In einem weiteren Schritt soll maschinelles Lernen eingesetzt werden, um die Unterschiede zwischen den handschriftlichen Pausen und den qualitativ hochwertigen thermografischen Aufnahmen zu analysieren. Ziel ist es, mithilfe von style-transfer learning die Pausen in Bilder zu transformieren, welche nahe an die Qualität der tatsächlichen thermografischen Aufnahmen heranreichen. Auf dieser Basis würden auch handschriftliche Pausen, die aus diversen Gründen nicht digital erfasst werden können, für unsere Methodik nutzbar gemacht.

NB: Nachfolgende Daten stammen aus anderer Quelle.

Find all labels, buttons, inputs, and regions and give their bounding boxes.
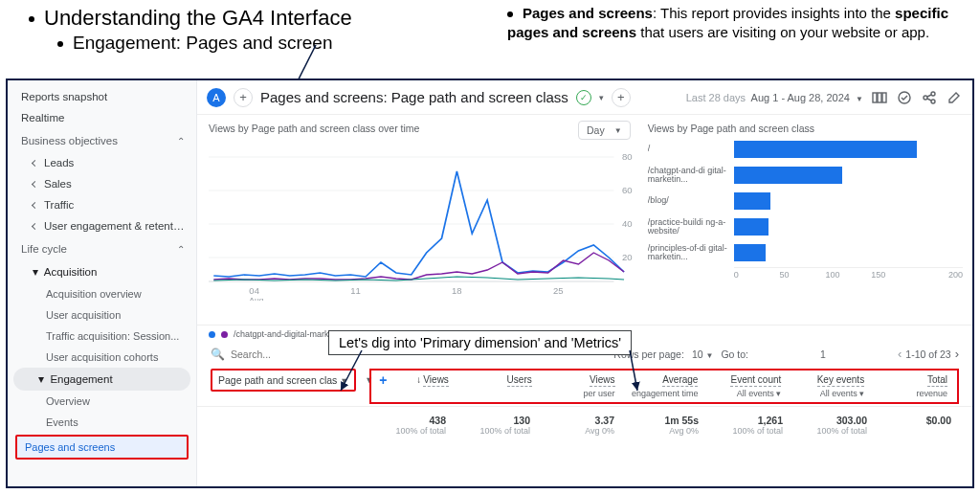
sidebar-item-reports-snapshot[interactable]: Reports snapshot [8,86,196,107]
granularity-selector[interactable]: Day▼ [578,121,631,140]
sidebar-item-eng-overview[interactable]: Overview [8,391,196,412]
report-header: A + Pages and screens: Page path and scr… [197,80,972,115]
avatar[interactable]: A [207,88,226,107]
search-icon: 🔍 [211,348,225,361]
sidebar-item-traffic[interactable]: Traffic [8,194,196,215]
column-header[interactable]: Totalrevenue [872,372,955,400]
chevron-down-icon: ▼ [856,95,863,103]
sidebar-section-lifecycle[interactable]: Life cycle⌃ [8,236,196,260]
customize-report-icon[interactable] [871,90,888,105]
bar-label: /principles-of-di gital-marketin... [648,244,734,262]
bar-row[interactable]: /principles-of-di gital-marketin... [648,241,963,264]
rows-per-page-selector[interactable]: 10 ▼ [692,348,714,360]
sidebar-item-user-acq[interactable]: User acquisition [8,304,196,326]
total-cell: 438100% of total [369,413,454,438]
next-page-button[interactable]: › [955,347,959,361]
svg-text:25: 25 [553,286,564,296]
insights-icon[interactable] [896,90,913,105]
edit-icon[interactable] [946,90,963,105]
total-cell: 1m 55sAvg 0% [622,413,706,438]
bar-chart: //chatgpt-and-di gital-marketin.../blog/… [648,138,963,264]
bullet-right: Pages and screens: This report provides … [507,4,967,43]
sidebar-item-pages-screens[interactable]: Pages and screens [17,437,187,458]
chevron-down-icon: ▼ [705,351,713,360]
svg-point-5 [924,96,927,100]
svg-text:04: 04 [249,286,259,296]
add-comparison-button[interactable]: + [234,88,253,107]
chevron-right-icon [32,181,38,188]
column-header[interactable]: Users [457,372,540,400]
total-cell: 130100% of total [454,413,538,438]
bar-chart-title: Views by Page path and screen class [648,123,963,134]
table-header-row: Page path and screen clas▼ ▼ + ↓ViewsUse… [197,365,972,407]
legend-dot-icon [209,331,215,338]
legend-dot-icon [221,331,228,338]
ga4-screenshot: Reports snapshot Realtime Business objec… [6,79,974,488]
sidebar-item-eng-events[interactable]: Events [8,412,196,433]
share-icon[interactable] [921,90,938,105]
annotation-callout: Let's dig into 'Primary dimension' and '… [328,330,632,355]
svg-line-8 [927,95,931,97]
bar-row[interactable]: /practice-buildi ng-a-website/ [648,215,963,238]
column-header[interactable]: Averageengagement time [623,372,706,400]
svg-text:20: 20 [622,253,633,262]
prev-page-button[interactable]: ‹ [898,347,902,361]
table-totals-row: 438100% of total130100% of total3.37Avg … [197,407,972,438]
total-cell: 3.37Avg 0% [538,413,622,438]
chevron-right-icon [32,223,38,230]
primary-dimension-selector[interactable]: Page path and screen clas▼ [211,369,356,392]
sidebar-item-sales[interactable]: Sales [8,173,196,194]
svg-rect-1 [873,93,877,102]
column-header[interactable]: Key eventsAll events ▾ [789,372,872,400]
line-chart-card: Views by Page path and screen class over… [197,115,644,325]
total-cell: $0.00 [875,413,959,438]
svg-text:11: 11 [350,286,361,296]
svg-text:18: 18 [452,286,462,296]
chevron-down-icon: ▼ [340,376,348,386]
chevron-up-icon: ⌃ [177,244,185,255]
bar-label: /chatgpt-and-di gital-marketin... [648,167,734,185]
svg-text:60: 60 [622,186,633,195]
svg-text:Aug: Aug [249,296,263,301]
total-cell: 1,261100% of total [706,413,791,438]
sidebar-section-business[interactable]: Business objectives⌃ [8,128,196,152]
bar-label: /blog/ [648,196,734,205]
bar-row[interactable]: /blog/ [648,190,963,213]
sidebar-item-acquisition[interactable]: ▾ Acquisition [8,260,196,283]
sidebar-item-realtime[interactable]: Realtime [8,107,196,128]
bar-row[interactable]: / [648,138,963,161]
sidebar-item-user-acq-cohorts[interactable]: User acquisition cohorts [8,347,196,368]
sidebar-item-leads[interactable]: Leads [8,152,196,173]
check-icon[interactable]: ✓ [576,90,591,105]
sidebar: Reports snapshot Realtime Business objec… [8,80,197,486]
svg-point-6 [931,92,935,96]
chevron-right-icon [32,160,38,167]
highlight-pages-screens: Pages and screens [15,435,189,460]
chevron-down-icon[interactable]: ▾ [599,93,604,102]
sidebar-item-traffic-acq[interactable]: Traffic acquisition: Session... [8,326,196,347]
sidebar-item-engagement[interactable]: ▾ Engagement [13,368,190,391]
sidebar-item-acq-overview[interactable]: Acquisition overview [8,283,196,304]
page-range: 1-10 of 23 [905,348,950,360]
bar-row[interactable]: /chatgpt-and-di gital-marketin... [648,164,963,187]
add-filter-button[interactable]: + [612,88,631,107]
total-cell: 303.00100% of total [791,413,875,438]
svg-rect-2 [878,93,881,102]
svg-line-9 [927,99,931,101]
column-header[interactable]: Event countAll events ▾ [705,372,789,400]
goto-input[interactable] [756,348,890,361]
svg-text:80: 80 [622,152,633,162]
column-header[interactable]: Viewsper user [540,372,623,400]
line-chart: 80 60 40 20 04 Aug 11 18 25 [209,138,635,301]
bar-label: /practice-buildi ng-a-website/ [648,218,734,236]
bullet-sub: Engagement: Pages and screen [57,33,332,54]
sidebar-item-engagement-retention[interactable]: User engagement & retention [8,215,196,236]
chevron-down-icon: ▼ [614,126,622,135]
date-range-picker[interactable]: Last 28 days Aug 1 - Aug 28, 2024 ▼ [686,92,863,103]
column-header[interactable]: ↓Views [373,372,457,400]
chevron-up-icon: ⌃ [177,136,185,146]
svg-point-7 [931,100,935,103]
line-chart-title: Views by Page path and screen class over… [209,123,635,134]
svg-rect-3 [882,93,886,102]
svg-point-4 [899,92,910,103]
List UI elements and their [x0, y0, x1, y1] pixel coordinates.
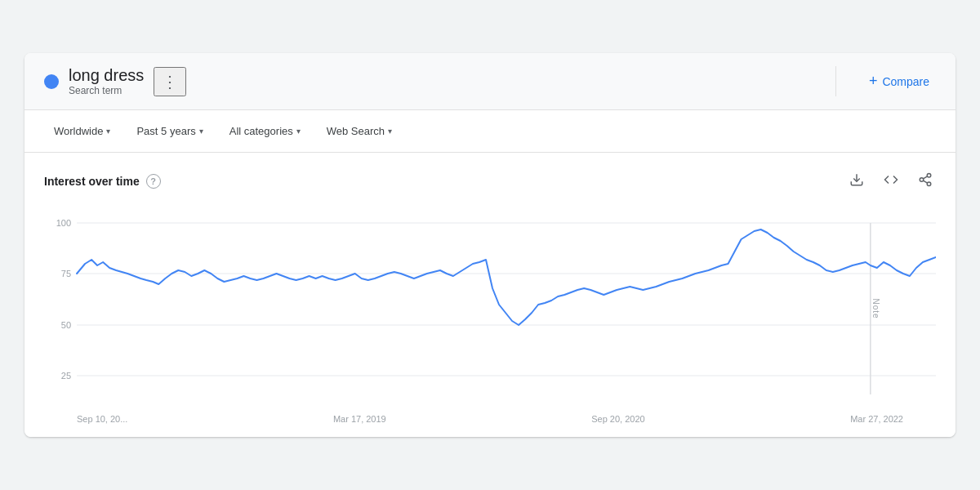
x-label-1: Sep 10, 20... — [77, 414, 127, 424]
location-filter[interactable]: Worldwide ▾ — [44, 120, 120, 142]
svg-point-1 — [927, 174, 931, 178]
search-term-label: Search term — [69, 85, 144, 96]
x-label-2: Mar 17, 2019 — [333, 414, 386, 424]
term-color-indicator — [44, 74, 59, 89]
interest-chart: 100 75 50 25 — [44, 207, 936, 411]
svg-text:25: 25 — [61, 371, 71, 381]
time-range-chevron-icon: ▾ — [199, 127, 203, 136]
x-axis-labels: Sep 10, 20... Mar 17, 2019 Sep 20, 2020 … — [44, 411, 936, 424]
svg-line-5 — [923, 176, 927, 179]
x-label-3: Sep 20, 2020 — [591, 414, 644, 424]
svg-text:50: 50 — [61, 320, 71, 330]
time-range-filter[interactable]: Past 5 years ▾ — [127, 120, 212, 142]
download-button[interactable] — [846, 169, 867, 194]
search-term-name: long dress — [69, 66, 144, 85]
compare-section: + Compare — [835, 66, 936, 96]
filter-bar: Worldwide ▾ Past 5 years ▾ All categorie… — [24, 110, 956, 153]
chart-title-group: Interest over time ? — [44, 174, 161, 189]
search-term-info: long dress Search term — [69, 66, 144, 96]
compare-button[interactable]: + Compare — [862, 66, 936, 96]
search-term-left: long dress Search term ⋮ — [44, 66, 186, 96]
compare-plus-icon: + — [869, 73, 878, 90]
search-type-filter[interactable]: Web Search ▾ — [317, 120, 402, 142]
category-filter-label: All categories — [229, 125, 293, 137]
category-filter[interactable]: All categories ▾ — [220, 120, 310, 142]
svg-line-4 — [923, 180, 927, 183]
svg-text:75: 75 — [61, 269, 71, 278]
note-label: Note — [871, 298, 880, 318]
x-label-4: Mar 27, 2022 — [850, 414, 903, 424]
svg-point-3 — [927, 182, 931, 186]
chart-actions — [846, 169, 936, 194]
chart-section: Interest over time ? — [24, 153, 956, 437]
location-chevron-icon: ▾ — [106, 127, 110, 136]
term-menu-button[interactable]: ⋮ — [154, 67, 186, 96]
chart-title: Interest over time — [44, 175, 140, 188]
time-range-filter-label: Past 5 years — [136, 125, 195, 137]
help-icon[interactable]: ? — [146, 174, 161, 189]
search-type-filter-label: Web Search — [327, 125, 385, 137]
main-container: long dress Search term ⋮ + Compare World… — [24, 53, 956, 437]
search-header: long dress Search term ⋮ + Compare — [24, 53, 956, 110]
location-filter-label: Worldwide — [54, 125, 103, 137]
chart-header: Interest over time ? — [44, 169, 936, 194]
category-chevron-icon: ▾ — [296, 127, 301, 136]
share-button[interactable] — [915, 169, 936, 194]
embed-button[interactable] — [880, 169, 902, 194]
svg-text:100: 100 — [56, 218, 71, 228]
chart-wrapper: 100 75 50 25 Note — [44, 207, 936, 411]
search-type-chevron-icon: ▾ — [388, 127, 392, 136]
compare-label: Compare — [882, 75, 929, 88]
svg-point-2 — [920, 178, 924, 182]
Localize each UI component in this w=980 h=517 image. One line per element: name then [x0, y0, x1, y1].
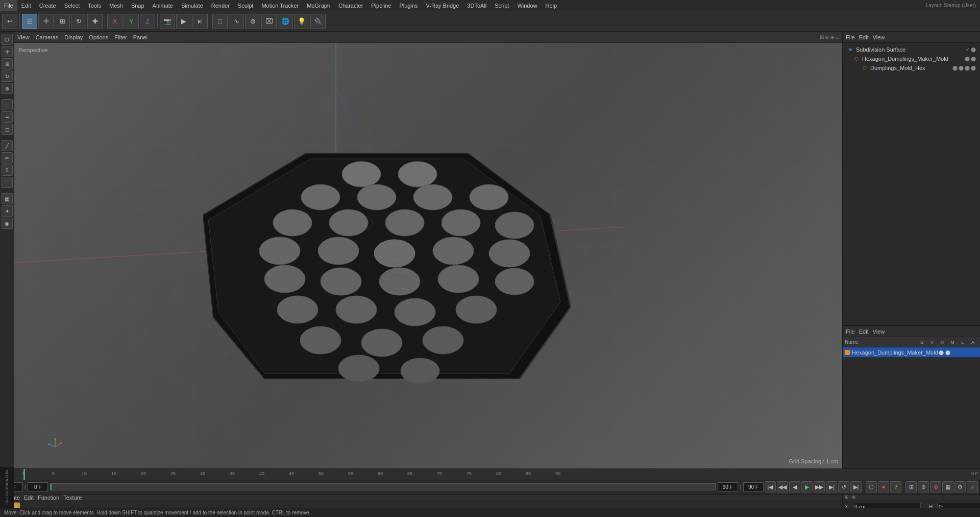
deform-button[interactable]: ⌧	[261, 14, 277, 29]
transform-button[interactable]: ✚	[87, 14, 103, 29]
menu-motion-tracker[interactable]: Motion Tracker	[257, 0, 303, 11]
tool-move[interactable]: ✛	[2, 46, 13, 57]
menu-script[interactable]: Script	[491, 0, 513, 11]
vp-view[interactable]: View	[17, 34, 30, 40]
tool-scale[interactable]: ⊞	[2, 58, 13, 69]
mat-function[interactable]: Function	[38, 495, 59, 501]
go-start-button[interactable]: |◀	[765, 481, 776, 492]
tl-settings[interactable]: ⚙	[954, 481, 966, 492]
obj-edit-menu[interactable]: Edit	[859, 34, 869, 40]
plugin-button[interactable]: 🔌	[310, 14, 326, 29]
menu-snap[interactable]: Snap	[127, 0, 149, 11]
go-end-button[interactable]: ▶|	[850, 481, 862, 492]
menu-window[interactable]: Window	[513, 0, 541, 11]
prev-key-button[interactable]: ◀◀	[777, 481, 788, 492]
tool-fx[interactable]: ✦	[2, 205, 13, 217]
z-axis-button[interactable]: Z	[140, 14, 155, 29]
play-button[interactable]: ▶	[801, 481, 813, 492]
menu-simulate[interactable]: Simulate	[177, 0, 207, 11]
keyframe-mode[interactable]: ⬡	[866, 481, 877, 492]
tree-item-hexagon-mold[interactable]: ⬡ Hexagon_Dumplings_Maker_Mold ⬤⬤	[845, 54, 978, 63]
tool-rotate[interactable]: ↻	[2, 70, 13, 82]
tool-paint[interactable]: ✏	[2, 152, 13, 163]
undo-button[interactable]: ↩	[2, 14, 17, 29]
help-button[interactable]: ?	[890, 481, 901, 492]
menu-3dtoall[interactable]: 3DToAll	[463, 0, 491, 11]
timeline-scrubber[interactable]	[50, 483, 715, 490]
menu-render[interactable]: Render	[207, 0, 234, 11]
vp-cameras[interactable]: Cameras	[36, 34, 59, 40]
select-button[interactable]: ☰	[22, 14, 37, 29]
prev-frame-button[interactable]: ◀	[789, 481, 800, 492]
next-key-button[interactable]: ▶|	[826, 481, 837, 492]
tl-anim[interactable]: ⊚	[918, 481, 929, 492]
scale-button[interactable]: ⊞	[55, 14, 70, 29]
object-row-hexagon[interactable]: Hexagon_Dumplings_Maker_Mold ⬤ ⬤	[843, 347, 980, 358]
menu-vray[interactable]: V-Ray Bridge	[422, 0, 463, 11]
menu-animate[interactable]: Animate	[149, 0, 177, 11]
menu-file[interactable]: File	[0, 0, 17, 11]
tl-snap[interactable]: ⊞	[905, 481, 917, 492]
forward-frame-button[interactable]: ▶▶	[814, 481, 825, 492]
tool-poly[interactable]: ◻	[2, 124, 13, 135]
obj2-view-menu[interactable]: View	[873, 328, 885, 335]
menu-create[interactable]: Create	[35, 0, 60, 11]
menu-plugins[interactable]: Plugins	[395, 0, 422, 11]
obj-col-v[interactable]: ⬤	[945, 350, 951, 355]
vp-panel[interactable]: Panel	[133, 34, 148, 40]
light-button[interactable]: 💡	[294, 14, 309, 29]
spline-button[interactable]: ∿	[229, 14, 244, 29]
menu-mesh[interactable]: Mesh	[105, 0, 127, 11]
tl-record[interactable]: ⊕	[930, 481, 941, 492]
tl-play-all[interactable]: ▦	[942, 481, 953, 492]
y-axis-button[interactable]: Y	[124, 14, 139, 29]
tool-edge[interactable]: ━	[2, 111, 13, 123]
obj-view-menu[interactable]: View	[873, 34, 885, 40]
tool-live[interactable]: ⊕	[2, 83, 13, 94]
obj-col-s[interactable]: ⬤	[938, 350, 945, 355]
vp-options[interactable]: Options	[89, 34, 108, 40]
menu-edit[interactable]: Edit	[17, 0, 35, 11]
obj2-file-menu[interactable]: File	[846, 328, 855, 335]
tool-point[interactable]: ·	[2, 99, 13, 110]
tool-select[interactable]: ⬡	[2, 34, 13, 45]
mat-edit[interactable]: Edit	[24, 495, 34, 501]
menu-pipeline[interactable]: Pipeline	[367, 0, 395, 11]
vp-filter[interactable]: Filter	[114, 34, 127, 40]
tree-item-subdivision[interactable]: ⊚ Subdivision Surface ✓ ⬤	[845, 45, 978, 54]
nurbs-button[interactable]: ⊚	[245, 14, 260, 29]
render-settings-button[interactable]: 📷	[160, 14, 175, 29]
menu-tools[interactable]: Tools	[84, 0, 105, 11]
scene-button[interactable]: 🌐	[278, 14, 293, 29]
tool-dollar[interactable]: $	[2, 165, 13, 176]
end-frame-input[interactable]	[718, 482, 738, 491]
vp-display[interactable]: Display	[64, 34, 83, 40]
menu-select[interactable]: Select	[60, 0, 84, 11]
loop-button[interactable]: ↺	[838, 481, 849, 492]
tool-line[interactable]: ╱	[2, 140, 13, 151]
tree-item-dumplings-hex[interactable]: ⬡ Dumplings_Mold_Hex ⬤⬤⬤⬤	[845, 63, 978, 73]
auto-key-button[interactable]: ●	[878, 481, 889, 492]
render-frame-button[interactable]: ▶	[176, 14, 191, 29]
subdiv-check[interactable]: ✓	[966, 47, 970, 52]
tool-layers[interactable]: ▦	[2, 193, 13, 204]
tl-extra[interactable]: ≡	[967, 481, 978, 492]
tool-bend[interactable]: ⌒	[2, 177, 13, 188]
render-anim-button[interactable]: ⏯	[192, 14, 208, 29]
start-frame-input[interactable]	[28, 482, 48, 491]
rotate-button[interactable]: ↻	[71, 14, 86, 29]
x-axis-button[interactable]: X	[107, 14, 122, 29]
menu-character[interactable]: Character	[334, 0, 367, 11]
menu-help[interactable]: Help	[542, 0, 561, 11]
tool-obj[interactable]: ◉	[2, 218, 13, 229]
cube-button[interactable]: □	[212, 14, 228, 29]
viewport[interactable]: Perspective Grid Spacing : 1 cm	[14, 43, 842, 468]
move-button[interactable]: ✛	[38, 14, 54, 29]
menu-sculpt[interactable]: Sculpt	[234, 0, 258, 11]
max-frame-input[interactable]	[743, 482, 764, 491]
subdiv-dot[interactable]: ⬤	[971, 47, 976, 52]
menu-mograph[interactable]: MoGraph	[303, 0, 334, 11]
obj2-edit-menu[interactable]: Edit	[859, 328, 869, 335]
mat-texture[interactable]: Texture	[63, 495, 82, 501]
obj-file-menu[interactable]: File	[846, 34, 855, 40]
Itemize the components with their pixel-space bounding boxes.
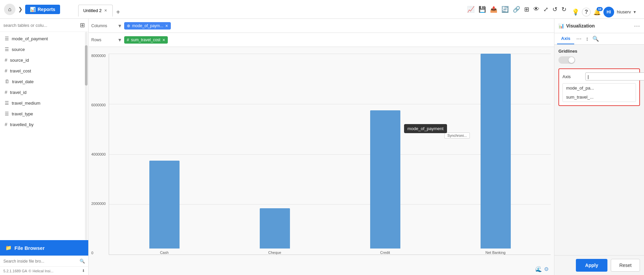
columns-shelf: Columns ▼ ⊕ mode_of_paym... × bbox=[89, 19, 554, 33]
chart-bar-cash[interactable] bbox=[149, 161, 180, 249]
download-icon[interactable]: ⬇ bbox=[82, 269, 85, 273]
sidebar-file-search: 🔍 bbox=[0, 256, 88, 266]
sidebar-grid-icon[interactable]: ⊞ bbox=[80, 21, 85, 29]
hash-icon: # bbox=[5, 90, 7, 95]
tab-axis[interactable]: Axis bbox=[557, 33, 574, 44]
y-label-2m: 2000000 bbox=[91, 202, 106, 206]
refresh-icon-btn[interactable]: 🔄 bbox=[500, 4, 510, 14]
right-panel-body: Gridlines Axis 🔍 mode_of_pa... bbox=[554, 45, 644, 255]
sidebar-item-travel-cost[interactable]: # travel_cost bbox=[0, 65, 88, 76]
file-search-icon[interactable]: 🔍 bbox=[80, 259, 85, 264]
sidebar-scrollbar-track[interactable] bbox=[85, 32, 88, 240]
chart-bar-group: Credit bbox=[343, 54, 427, 255]
sidebar-item-source[interactable]: ☰ source bbox=[0, 44, 88, 55]
axis-input-wrap: 🔍 bbox=[585, 72, 644, 80]
chart-bar-cheque[interactable] bbox=[260, 208, 290, 249]
tab-untitled2[interactable]: Untitled 2 × bbox=[78, 5, 113, 17]
y-label-6m: 6000000 bbox=[91, 103, 106, 107]
file-search-input[interactable] bbox=[3, 259, 78, 264]
settings-icon[interactable]: ⚙ bbox=[544, 266, 549, 272]
chart-bars-area: CashChequeCreditNet Banking bbox=[109, 54, 551, 255]
nav-chevron-icon[interactable]: ❯ bbox=[18, 6, 22, 12]
axis-search-input[interactable] bbox=[588, 74, 644, 79]
sidebar-scrollbar-thumb[interactable] bbox=[85, 45, 88, 86]
view-icon-btn[interactable]: 👁 bbox=[532, 4, 541, 14]
reports-button[interactable]: 📊 Reports bbox=[25, 5, 60, 14]
line-chart-icon-btn[interactable]: 📈 bbox=[466, 4, 476, 14]
chip-label: mode_of_paym... bbox=[132, 23, 163, 28]
sidebar-item-travel-medium[interactable]: ☰ travel_medium bbox=[0, 98, 88, 108]
tab-label: Untitled 2 bbox=[83, 8, 102, 13]
rows-label: Rows bbox=[91, 38, 115, 42]
chip-hash-icon: # bbox=[127, 38, 129, 42]
right-panel-footer: Apply Reset bbox=[554, 255, 644, 275]
tab-sort-icon-btn[interactable]: ↕ bbox=[584, 34, 590, 44]
chart-bar-net-banking[interactable] bbox=[481, 54, 511, 249]
hash-icon: # bbox=[5, 57, 7, 63]
username-label[interactable]: hiuserv bbox=[617, 9, 631, 14]
sidebar-item-travelled-by[interactable]: # travelled_by bbox=[0, 119, 88, 130]
bar-chart-icon: 📊 bbox=[30, 7, 36, 12]
axis-dropdown-list: mode_of_pa... sum_travel_... bbox=[562, 83, 636, 102]
columns-dropdown-icon[interactable]: ▼ bbox=[117, 23, 122, 29]
doc-icon: ☰ bbox=[5, 100, 9, 106]
y-label-0: 0 bbox=[91, 251, 106, 255]
gridlines-section: Gridlines bbox=[558, 49, 640, 64]
file-browser-button[interactable]: 📁 File Browser bbox=[0, 240, 88, 256]
axis-dropdown-item-sum[interactable]: sum_travel_... bbox=[563, 93, 636, 102]
sidebar-item-travel-type[interactable]: ☰ travel_type bbox=[0, 108, 88, 119]
chart-bar-group: Cheque bbox=[233, 54, 316, 255]
bulb-icon-btn[interactable]: 💡 bbox=[572, 8, 579, 16]
rows-chip-close-button[interactable]: × bbox=[162, 38, 165, 42]
tab-add-button[interactable]: + bbox=[113, 8, 123, 16]
hash-icon: # bbox=[5, 68, 7, 73]
share-icon-btn[interactable]: 🔗 bbox=[511, 4, 522, 14]
chart-canvas: 8000000 6000000 4000000 2000000 0 CashCh… bbox=[89, 47, 554, 275]
layout-icon-btn[interactable]: ⊞ bbox=[523, 4, 531, 14]
tab-bar: Untitled 2 × + bbox=[76, 2, 463, 17]
sidebar-search-input[interactable] bbox=[3, 23, 79, 28]
gridlines-toggle[interactable] bbox=[558, 56, 575, 64]
sidebar-item-label: source bbox=[12, 47, 25, 52]
right-panel-title: 📊 Visualization bbox=[558, 23, 595, 29]
export-icon-btn[interactable]: 📤 bbox=[489, 4, 499, 14]
sidebar-version: 5.2.1.1689 GA © Helical Insi... ⬇ bbox=[0, 266, 88, 275]
right-panel-header: 📊 Visualization ⋯ bbox=[554, 19, 644, 33]
sidebar-item-mode-of-payment[interactable]: ☰ mode_of_payment bbox=[0, 33, 88, 44]
save-icon-btn[interactable]: 💾 bbox=[477, 4, 487, 14]
tab-more-icon-btn[interactable]: ⋯ bbox=[574, 34, 584, 44]
columns-label: Columns bbox=[91, 23, 115, 28]
apply-button[interactable]: Apply bbox=[576, 259, 608, 272]
chart-bar-credit[interactable] bbox=[370, 110, 400, 249]
chart-bar-group: Net Banking bbox=[454, 54, 537, 255]
reset-button[interactable]: Reset bbox=[611, 259, 640, 272]
rows-chip[interactable]: # sum_travel_cost × bbox=[124, 36, 168, 44]
axis-dropdown-item-mode[interactable]: mode_of_pa... bbox=[563, 84, 636, 93]
wave-icon[interactable]: 🌊 bbox=[535, 266, 542, 272]
sidebar-item-travel-date[interactable]: 🗓 travel_date bbox=[0, 76, 88, 87]
home-button[interactable]: ⌂ bbox=[4, 4, 15, 15]
redo-icon-btn[interactable]: ↻ bbox=[560, 4, 568, 14]
visualization-chart-icon: 📊 bbox=[558, 23, 564, 29]
chart-bottom-icons: 🌊 ⚙ bbox=[535, 266, 549, 272]
notification-badge: 10 bbox=[597, 7, 603, 11]
rows-dropdown-icon[interactable]: ▼ bbox=[117, 37, 122, 43]
user-avatar[interactable]: HI bbox=[603, 7, 614, 17]
sidebar-search-area: ⊞ bbox=[0, 19, 88, 32]
chart-x-label: Cheque bbox=[268, 251, 281, 255]
columns-chip[interactable]: ⊕ mode_of_paym... × bbox=[124, 22, 171, 30]
sidebar-item-source-id[interactable]: # source_id bbox=[0, 55, 88, 65]
chart-x-label: Cash bbox=[160, 251, 169, 255]
help-icon-btn[interactable]: ? bbox=[582, 8, 591, 16]
sidebar-item-travel-id[interactable]: # travel_id bbox=[0, 87, 88, 98]
user-dropdown-icon[interactable]: ▾ bbox=[634, 9, 636, 14]
undo-icon-btn[interactable]: ↺ bbox=[551, 4, 559, 14]
chip-close-button[interactable]: × bbox=[165, 23, 168, 28]
notification-icon-btn[interactable]: 🔔 10 bbox=[593, 8, 601, 16]
tab-close-button[interactable]: × bbox=[104, 8, 108, 13]
expand-icon-btn[interactable]: ⤢ bbox=[542, 4, 550, 14]
tab-search-icon-btn[interactable]: 🔍 bbox=[590, 34, 601, 44]
visualization-more-button[interactable]: ⋯ bbox=[634, 22, 640, 30]
doc-icon: ☰ bbox=[5, 111, 9, 116]
sidebar-item-label: source_id bbox=[10, 58, 29, 63]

Das von Katharina Loose-Einfalt koordinierte Projekt ist angebunden an die von Andrea Lindmayr-Brandl initiierte und mit April 2021 gegründete Kommission für interdisziplinäre Schubert-Forschung an der ÖAW. Als weiterer Principal Investigator ist Günther Koliander am Institut für Schallforschung tätig. Da sich ein großer Teil der Schubert-Handschriften in Wien befindet, konnten die Wienbibliothek im Rathaus sowie die Musiksammlung der Österreichischen Nationalbibliothek als Kooperationspartner gewonnen werden.